Nove bergamaschi positivi alla variante inglese, due alla brasiliana: cambia il protocollo
Questi virus sono più contagiosi dell'originale e la dottoressa Antonioli di Ats Bergamo conferma: il Ministero ha reso più severe le norme di tracciamento e di isolamento per evitare focolai
Dopo la notizia di un primo caso di variante inglese individuato in una scuola superiore di Bergamo, senza che il ragazzo fosse stato in Regno Unito o avesse avuto contatti con persone di rientro da Oltremanica, la conferma arriva da un'intervista rilasciata a L'Eco di Bergamo dalla dottoressa Lucia Antonioli, direttore del Dipartimento di Igiene e Prevenzione sanitaria di Ats Bergamo: sono nove i casi bergamaschi positivi alla variante inglese individuati, di cui quattro che non hanno avuto contatti col Regno Unito.
I positivi stanno bene
Questo significa che, com'era prevedibile, questa variante del virus ha iniziato a circolare anche nella nostra provincia in maniera più insistente, diventando probabilmente "autoctona", ovvero sviluppandosi anche in persone che non hanno avuto contatti con il Paese in cui è stata per la prima volta individuata. La notizia positiva, però, è che nessuno dei positivi è grave: sono tutti o asintomatici o con pochi sintomi.
Due positivi alla variante brasiliana
Che questo accadesse, purtroppo, era prevedibile: la variante inglese, infatti, preoccupa maggiormente per la sua forte contagiosità (al momento non ci sono conferme del fatto che sia anche più pericolosa o mortale). Proprio come un'altra variante del Covid, quella brasiliana. La dottoressa Antonioli ha svelato che anche di questa sono stati individuati i primi due casi nella nostra provincia: si tratta di due persone rientrate dal Sudamerica prima che il 16 gennaio venissero chiusi i voli. Nessun caso invece, per ora, di variante sudafricana. Di positivo c'è che nessuno dei contatti avute da queste persone negli ultimi giorno è risultato ugualmente positivo.

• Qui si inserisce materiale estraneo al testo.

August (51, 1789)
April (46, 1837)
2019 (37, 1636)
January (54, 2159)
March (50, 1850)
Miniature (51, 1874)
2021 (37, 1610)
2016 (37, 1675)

Tracciamento e isolamento più stringenti
La situazione è ovviamente da monitorare. Come conferma la dottoressa Antonioli, sono proprio le varianti del virus a preoccupare maggiormente in questa fase, tant'è che il Ministero ha rinforzato il protocollo: il tracciamento non si deve più limitare ai contatti avuti nelle 48 ore precedenti all'insorgenza dei sintomi o all'individuazione della positività, bensì a quelli dei 14 giorni (come accadeva durante la prima ondata), con un evidente sforzo maggiore per il personale di Ats. Cambia anche la modalità di controllo del positivo: solo in seguito a un tampone negativo dopo 14 giorni, e non più dieci, dalla positività il soggetto può finire l'isolamento.